START Given entries

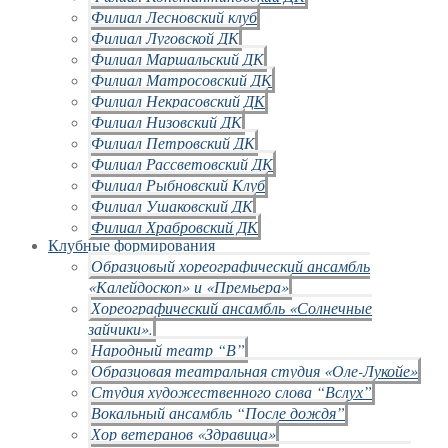
Филиал Лесновский клуб
Филиал Луговской ДК
Филиал Маршальский ДК
Филиал Матросовский ДК
Филиал Некрасовский ДК
Филиал Низовский ДК
Филиал Петровский ДК
Филиал Рассветовский ДК
Филиал Рыбновский Клуб
Филиал Ушаковский ДК
Филиал Храбровский ДК
Клубные формирования
Образцовый хореографический ансамбль
«Калейдоскоп» и «Премьера»
Хореографический ансамбль «Солнечные
зайчики».
Народный театр “В”
Образцовая театральная студия «Оле-Лукойе»
Студия художественного слова “Вслух”
Вокальный ансамбль “После дождя”
Хор ветеранов «Здравица»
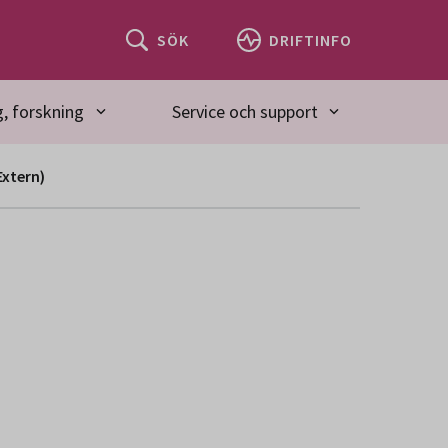
SÖK
DRIFTINFO
, forskning
Service och support
Extern)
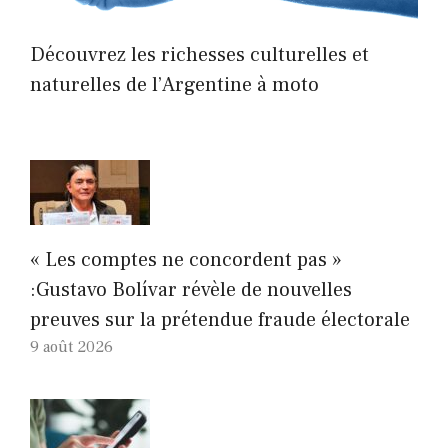
Découvrez les richesses culturelles et
naturelles de l’Argentine à moto
« Les comptes ne concordent pas »
:Gustavo Bolívar révèle de nouvelles
preuves sur la prétendue fraude électorale
9 août 2026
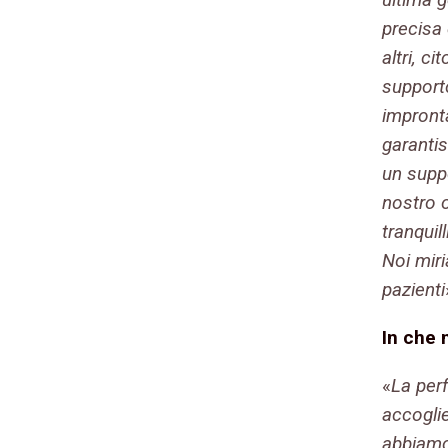
precisa 
altri, c
supporto 
impronta
garanti
un supp
nostro o
tranquil
Noi miri
pazienti
I
n che 
«
La per
accoglie
abbiamo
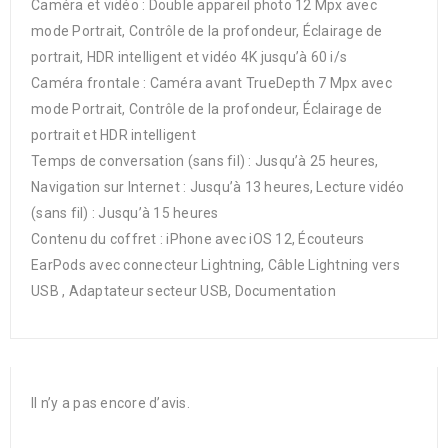
Caméra et vidéo : Double appareil photo 12 Mpx avec
mode Portrait, Contrôle de la profondeur, Éclairage de
portrait, HDR intelligent et vidéo 4K jusqu’à 60 i/s
Caméra frontale : Caméra avant TrueDepth 7 Mpx avec
mode Portrait, Contrôle de la profondeur, Éclairage de
portrait et HDR intelligent
Temps de conversation (sans fil) : Jusqu’à 25 heures,
Navigation sur Internet : Jusqu’à 13 heures, Lecture vidéo
(sans fil) : Jusqu’à 15 heures
Contenu du coffret : iPhone avec iOS 12, Écouteurs
EarPods avec connecteur Lightning, Câble Lightning vers
USB , Adaptateur secteur USB, Documentation
Il n’y a pas encore d’avis.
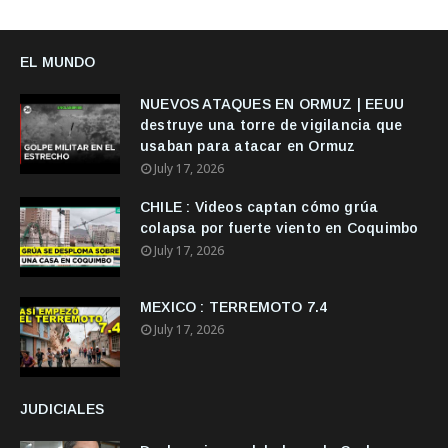
EL MUNDO
NUEVOS ATAQUES EN ORMUZ | EEUU
destruye una torre de vigilancia que
usaban para atacar en Ormuz
July 17, 2026
CHILE : Videos captan cómo grúa
colapsa por fuerte viento en Coquimbo
July 17, 2026
MEXICO : TERREMOTO 7.4
July 17, 2026
JUDICIALES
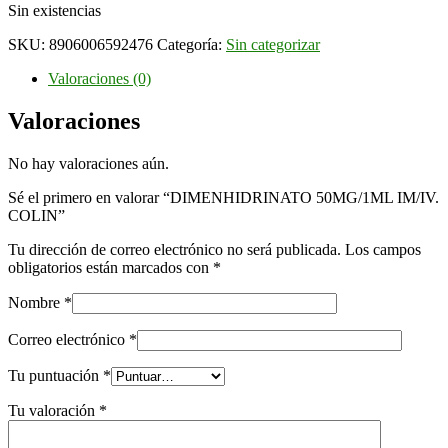
Sin existencias
SKU:
8906006592476
Categoría:
Sin categorizar
Valoraciones (0)
Valoraciones
No hay valoraciones aún.
Sé el primero en valorar “DIMENHIDRINATO 50MG/1ML IM/IV.
COLIN”
Tu dirección de correo electrónico no será publicada.
Los campos
obligatorios están marcados con
*
Nombre
*
Correo electrónico
*
Tu puntuación
*
Tu valoración
*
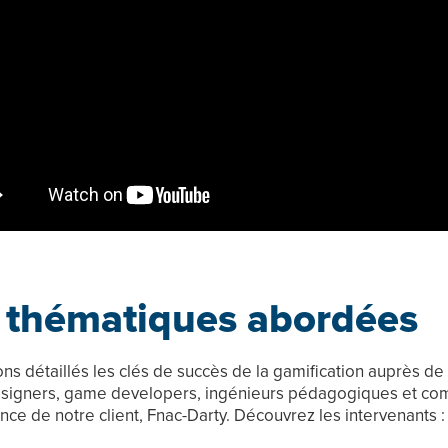
 thématiques abordées
ns détaillés les clés de succès de la gamification auprès de
igners, game developers, ingénieurs pédagogiques et co
nce de notre client, Fnac-Darty. Découvrez les intervenants :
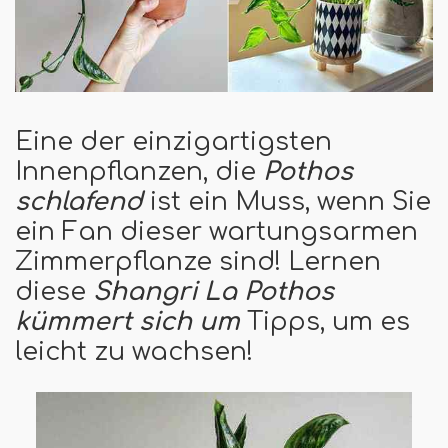
Eine der einzigartigsten
Innenpflanzen, die
Pothos
schlafend
ist ein Muss, wenn Sie
ein Fan dieser wartungsarmen
Zimmerpflanze sind! Lernen
diese
Shangri La Pothos
kümmert sich um
Tipps, um es
leicht zu wachsen!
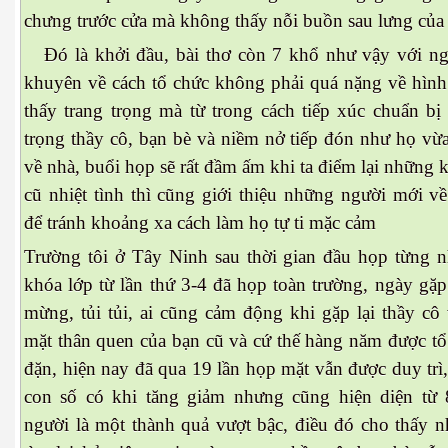
chưng trước cửa mà không thấy nỗi buồn sau lưng của
Đó là khởi đầu, bài thơ còn 7 khổ như vậy với ngụ
khuyên về cách tổ chức không phải quá nặng về hình
thấy trang trọng mà từ trong cách tiếp xúc chuẩn bị
cebook
trọng thầy cô, bạn bè và niềm nở tiếp đón như họ vừa
về nhà, buổi họp sẽ rất đầm ấm khi ta điểm lại những
cũ nhiệt tình thì cũng giới thiệu những người mới v
để tránh khoảng xa cách làm họ tự ti mặc cảm
yêu
Trường tôi ở Tây Ninh sau thời gian đầu họp từng 
khóa lớp từ lần thứ 3-4 đã họp toàn trường, ngày gặ
mừng, tủi tủi, ai cũng cảm động khi gặp lại thầy cô
mặt thân quen của bạn cũ và cứ thế hàng năm được tổ
đặn, hiện nay đã qua 19 lần họp mặt vẫn được duy tr
con số có khi tăng giảm nhưng cũng hiện diện từ
người là một thành quả vượt bậc, điều đó cho thấy n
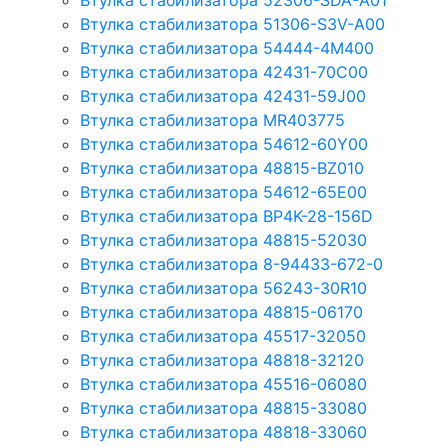
Втулка стабилизатора 52306-SDA-A01
Втулка стабилизатора 51306-S3V-A00
Втулка стабилизатора 54444-4M400
Втулка стабилизатора 42431-70С00
Втулка стабилизатора 42431-59J00
Втулка стабилизатора MR403775
Втулка стабилизатора 54612-60Y00
Втулка стабилизатора 48815-BZ010
Втулка стабилизатора 54612-65Е00
Втулка стабилизатора BP4K-28-156D
Втулка стабилизатора 48815-52030
Втулка стабилизатора 8-94433-672-0
Втулка стабилизатора 56243-30R10
Втулка стабилизатора 48815-06170
Втулка стабилизатора 45517-32050
Втулка стабилизатора 48818-32120
Втулка стабилизатора 45516-06080
Втулка стабилизатора 48815-33080
Втулка стабилизатора 48818-33060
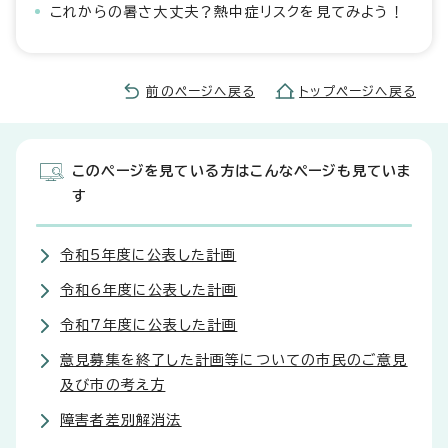
これからの暑さ大丈夫？熱中症リスクを見てみよう！
前のページへ戻る
トップページへ戻る
このページを見ている方はこんなページも見ていま
す
令和5年度に公表した計画
令和6年度に公表した計画
令和7年度に公表した計画
意見募集を終了した計画等についての市民のご意見
及び市の考え方
障害者差別解消法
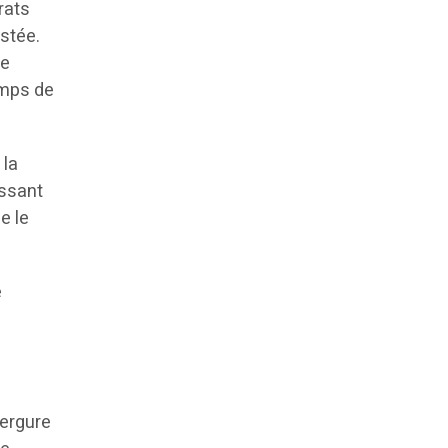
rats
stée.
le
emps de
 la
issant
e le
e
vergure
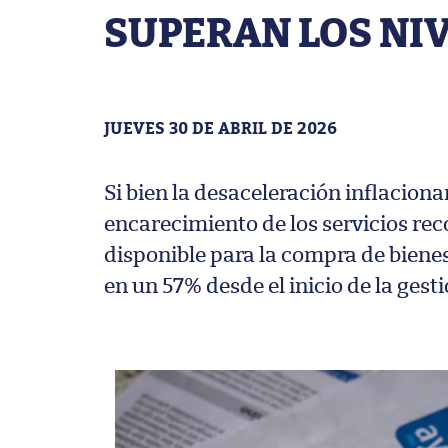
SUPERAN LOS NIV
JUEVES 30 DE ABRIL DE 2026
Si bien la desaceleración inflaciona
encarecimiento de los servicios reco
disponible para la compra de bienes
en un 57% desde el inicio de la gest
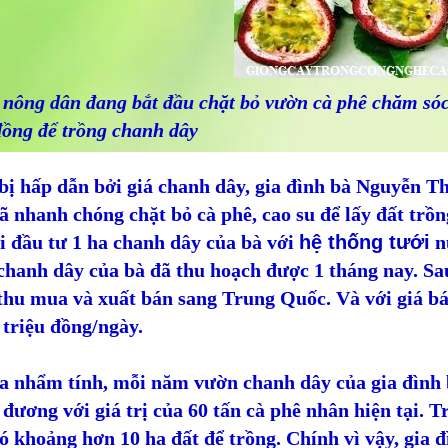
nông dân đang bắt đầu chặt bỏ vườn cà phê chăm sóc 
đồng để trồng chanh dây
ị hấp dẫn bởi giá chanh dây, gia đình bà Nguyễn Th
ã nhanh chóng chặt bỏ cà phê, cao su để lấy đất trồn
i đầu tư 1 ha chanh dây của bà với
hệ thống tưới
nư
hanh dây của bà đã thu hoạch được 1 tháng nay. Sau
hu mua và xuất bán sang Trung Quốc. Và với giá bán
 triệu đồng/ngày.
a nhẩm tính, mỗi năm vườn chanh dây của gia đình b
đương với giá trị của 60 tấn cà phê nhân hiện tại. T
ó khoảng hơn 10 ha đất để trồng. Chính vì vậy, gia 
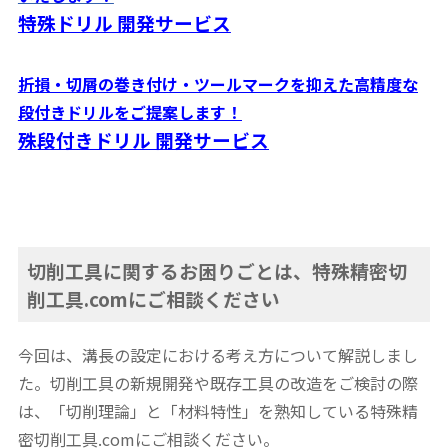
特殊ドリル 開発サービス
折損・切屑の巻き付け・ツールマークを抑えた高精度な
段付きドリルをご提案します！
殊段付きドリル 開発サービス
切削工具に関するお困りごとは、特殊精密切
削工具.comにご相談ください
今回は、溝長の設定における考え方について解説しまし
た。切削工具の新規開発や既存工具の改造をご検討の際
は、「切削理論」と「材料特性」を熟知している特殊精
密切削工具.comにご相談ください。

END Given entries

Action item → Repeat the listing above exactly from its first line to the line containing "Temps de conversation", both included, and omit the pictures.

Answer area →
Филиал Лесновский клуб
Филиал Луговской ДК
Филиал Маршальский ДК
Филиал Матросовский ДК
Филиал Некрасовский ДК
Филиал Низовский ДК
Филиал Петровский ДК
Филиал Рассветовский ДК
Филиал Рыбновский Клуб
Филиал Ушаковский ДК
Филиал Храбровский ДК
Клубные формирования
Образцовый хореографический ансамбль
«Калейдоскоп» и «Премьера»
Хореографический ансамбль «Солнечные
зайчики».
Народный театр “В”
Образцовая театральная студия «Оле-Лукойе»
Студия художественного слова “Вслух”
Вокальный ансамбль “После дождя”
Хор ветеранов «Здравица»
SÖK
DRIFTINFO
, forskning
Service och support
Extern)
Découvrez les richesses culturelles et
naturelles de l’Argentine à moto
« Les comptes ne concordent pas »
:Gustavo Bolívar révèle de nouvelles
preuves sur la prétendue fraude électorale
9 août 2026
precisa 
altri, c
supporto 
impronta
garanti
un supp
nostro o
tranquil
Noi miri
pazienti
I
n che 
«
La per
accoglie
abbiamo
Caméra et vidéo : Double appareil photo 12 Mpx avec
mode Portrait, Contrôle de la profondeur, Éclairage de
portrait, HDR intelligent et vidéo 4K jusqu’à 60 i/s
Caméra frontale : Caméra avant TrueDepth 7 Mpx avec
mode Portrait, Contrôle de la profondeur, Éclairage de
portrait et HDR intelligent
Temps de conversation (sans fil) : Jusqu’à 25 heures,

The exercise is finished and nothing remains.